(Record extracts):
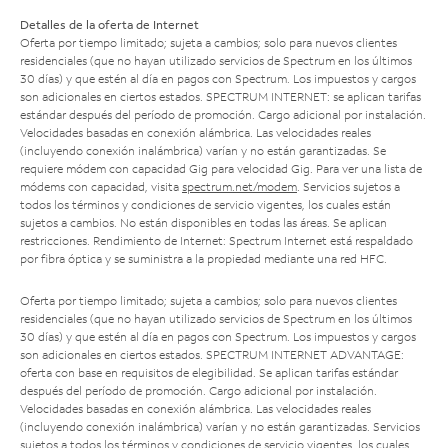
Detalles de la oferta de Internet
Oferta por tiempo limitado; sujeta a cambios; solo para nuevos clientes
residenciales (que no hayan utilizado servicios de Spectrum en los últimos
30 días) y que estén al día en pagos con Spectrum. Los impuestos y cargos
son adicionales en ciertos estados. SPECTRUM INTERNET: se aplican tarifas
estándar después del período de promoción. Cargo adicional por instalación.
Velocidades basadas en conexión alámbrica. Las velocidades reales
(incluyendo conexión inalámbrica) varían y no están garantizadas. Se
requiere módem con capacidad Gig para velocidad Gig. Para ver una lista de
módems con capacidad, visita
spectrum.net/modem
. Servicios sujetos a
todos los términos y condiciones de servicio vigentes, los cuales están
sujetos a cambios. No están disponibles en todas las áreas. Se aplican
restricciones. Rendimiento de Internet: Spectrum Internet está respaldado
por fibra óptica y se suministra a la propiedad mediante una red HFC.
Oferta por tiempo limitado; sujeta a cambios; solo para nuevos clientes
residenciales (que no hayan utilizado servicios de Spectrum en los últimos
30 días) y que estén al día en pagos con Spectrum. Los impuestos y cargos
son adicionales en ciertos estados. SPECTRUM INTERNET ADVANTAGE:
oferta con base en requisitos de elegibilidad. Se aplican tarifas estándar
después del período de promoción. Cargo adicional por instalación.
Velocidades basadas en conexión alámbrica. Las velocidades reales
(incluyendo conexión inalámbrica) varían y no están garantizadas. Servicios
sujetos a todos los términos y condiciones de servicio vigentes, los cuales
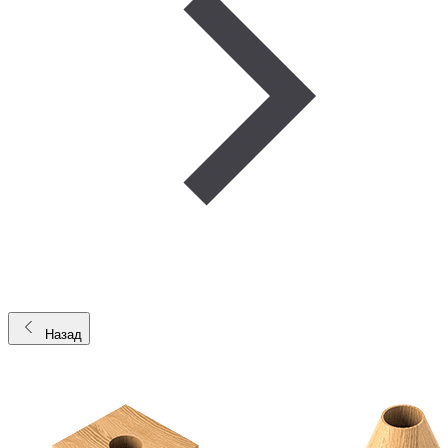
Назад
...
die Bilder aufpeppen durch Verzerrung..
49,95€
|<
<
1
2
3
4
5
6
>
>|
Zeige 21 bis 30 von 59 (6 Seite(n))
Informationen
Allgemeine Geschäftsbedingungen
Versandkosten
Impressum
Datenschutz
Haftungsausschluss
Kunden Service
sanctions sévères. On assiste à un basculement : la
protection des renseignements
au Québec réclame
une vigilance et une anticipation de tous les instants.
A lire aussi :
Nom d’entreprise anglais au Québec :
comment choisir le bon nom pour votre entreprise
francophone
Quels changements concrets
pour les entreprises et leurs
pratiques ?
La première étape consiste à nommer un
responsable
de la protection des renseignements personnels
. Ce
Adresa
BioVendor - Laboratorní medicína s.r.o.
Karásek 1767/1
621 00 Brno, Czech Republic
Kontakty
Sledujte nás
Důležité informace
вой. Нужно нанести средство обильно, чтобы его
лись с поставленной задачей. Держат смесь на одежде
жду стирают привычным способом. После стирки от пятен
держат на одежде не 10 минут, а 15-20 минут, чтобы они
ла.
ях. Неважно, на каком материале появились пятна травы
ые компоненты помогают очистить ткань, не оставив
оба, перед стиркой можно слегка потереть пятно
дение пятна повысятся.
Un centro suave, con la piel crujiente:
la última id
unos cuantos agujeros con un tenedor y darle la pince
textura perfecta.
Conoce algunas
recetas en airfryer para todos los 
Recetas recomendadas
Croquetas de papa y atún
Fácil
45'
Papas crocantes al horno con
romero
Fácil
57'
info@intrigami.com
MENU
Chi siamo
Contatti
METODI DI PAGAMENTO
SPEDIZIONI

(Work item): All lines of the data above that include the word "garantizadas" must be shown.

(Solution):
(incluyendo conexión inalámbrica) varían y no están garantizadas. Se
(incluyendo conexión inalámbrica) varían y no están garantizadas. Servicios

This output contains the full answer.